Tuesday, January 06, 2009

From the mailbag

Catelli asks, in comments:
Why do you say "When democracy comes to China"? Isn't that more of an if? What real chance does democracy have in being established in China?
And it's a fair question. No doubt some -- much?? -- of that assertion is my basic agreement with the Reverend Doctor -- "the arc of the moral universe is long but it bends toward justice" -- but any student of Chinese politics (as I was in a previous academic life) spends a lot of time learning about the early, failed attempts to bring democracy to China. What really stands out about the early 20th-century attempts to bring democracy to China is a) how little state capacity existed in China at the time (China then being in many ways weaker than Afghanistan is today internally) and b) how undemocratic a lot of it actually was. Nevertheless, there's a heritage of pro-democratic thought in China going back much further than Tiananmen, and indeed the Communists today share a lot of that ideological heritage, though obviously not the practice.

The point of all this is to note that there's a current of democratic thought in China that continues to this day, and many of the more respected scholars of Chinese politics believe that the current regime simply cannot surive, long-term, the challenges of modernization.
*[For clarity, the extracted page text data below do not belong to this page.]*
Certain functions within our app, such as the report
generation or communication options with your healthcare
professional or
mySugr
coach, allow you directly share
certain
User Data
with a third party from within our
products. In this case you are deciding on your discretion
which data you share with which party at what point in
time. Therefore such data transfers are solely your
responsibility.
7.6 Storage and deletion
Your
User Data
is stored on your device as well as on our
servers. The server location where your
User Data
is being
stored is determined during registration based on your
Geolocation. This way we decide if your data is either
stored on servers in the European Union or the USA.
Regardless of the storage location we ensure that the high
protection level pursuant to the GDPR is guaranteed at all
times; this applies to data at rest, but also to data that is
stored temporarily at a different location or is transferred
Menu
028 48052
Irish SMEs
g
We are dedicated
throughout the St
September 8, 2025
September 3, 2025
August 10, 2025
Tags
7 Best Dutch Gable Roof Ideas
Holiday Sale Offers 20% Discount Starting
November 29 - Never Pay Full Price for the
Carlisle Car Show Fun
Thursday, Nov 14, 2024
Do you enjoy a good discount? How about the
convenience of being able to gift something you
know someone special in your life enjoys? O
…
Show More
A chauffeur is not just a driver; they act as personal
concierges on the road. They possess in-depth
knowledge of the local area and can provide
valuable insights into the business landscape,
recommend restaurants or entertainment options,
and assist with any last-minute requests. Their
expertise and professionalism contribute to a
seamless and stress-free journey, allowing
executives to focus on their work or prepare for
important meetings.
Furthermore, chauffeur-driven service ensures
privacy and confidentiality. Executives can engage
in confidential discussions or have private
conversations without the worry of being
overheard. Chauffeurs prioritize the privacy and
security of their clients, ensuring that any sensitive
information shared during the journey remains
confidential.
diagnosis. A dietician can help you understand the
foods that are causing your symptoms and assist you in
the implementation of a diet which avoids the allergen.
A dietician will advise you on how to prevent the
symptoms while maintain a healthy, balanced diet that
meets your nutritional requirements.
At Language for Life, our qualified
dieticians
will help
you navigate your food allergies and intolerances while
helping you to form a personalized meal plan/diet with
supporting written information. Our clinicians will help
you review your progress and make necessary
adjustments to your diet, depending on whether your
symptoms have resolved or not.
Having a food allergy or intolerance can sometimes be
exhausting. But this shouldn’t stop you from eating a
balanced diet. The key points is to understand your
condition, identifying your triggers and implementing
I happen to agree with that, and have argued rather vehemently in this space against voices in American opinion that try and build Chinese Communism in to an existential threat to liberal democracy, even when those voices come from the allegedly "left" side of the spectrum.

To put it bluntly, almost 60 years after Mao announced the People's Republic of China, the actual Chinese people have yet to really be sold on the deal. There's reason to believe they might, by and large, take the bargain the CCP offers them -- basically, "prosperity" for the Party's continued control -- and indeed that's the concern of the New Yorker article that started this all. I'm more skeptical, largely because the Party was having a hard enough time keeping a lid on unrest before the global economy went in to the shitter, and it seems likely to get a lot worse now. Clearly, if the party can't actually deliver on the "prosperity" part of the deal, the Chinese people might just decide to, ahem, renegotiate.

And this is where we get to one of those good-news/bad-news things. Because if an opportunity for Chinese democracy comes around again, this time China will be less of a failed state and more of a modern, mature nation-state. That offers much better odds for the survival of actual democratic governance in China. The problem is the mature nation-state in question is extremely well-armed and has any number of options to suppress domestic unrest. So any actual contest for power could get extraordinarily bloody very quickly.

One last thing I think people should grok early on: a democratic China is about as likely to "free" Tibet or Xinjiang, or relax its claims on Taiwan, as Canada is likely to relax its claims on Quebec. So it really is the case that there will be plenty of potential for conflict with a democratic China, even if a thousand flower bloom in the Middle Kingdom.

1 comment:

Anonymous said...

Interesting.

I would agree that an attempt at democracy will asset itself in China (assuming western democracies don't go kablooie from their own ineptitude in managing the economy, environment, etc.)

I would believe that any attempt has a small chance of success. The biggest obstacle to success is the entrenched corruption in all levels of society (a la Russia). When the greedy start accumulating wealth during the inevitable turmoil, people start blaming the change (democratic process) for the problem.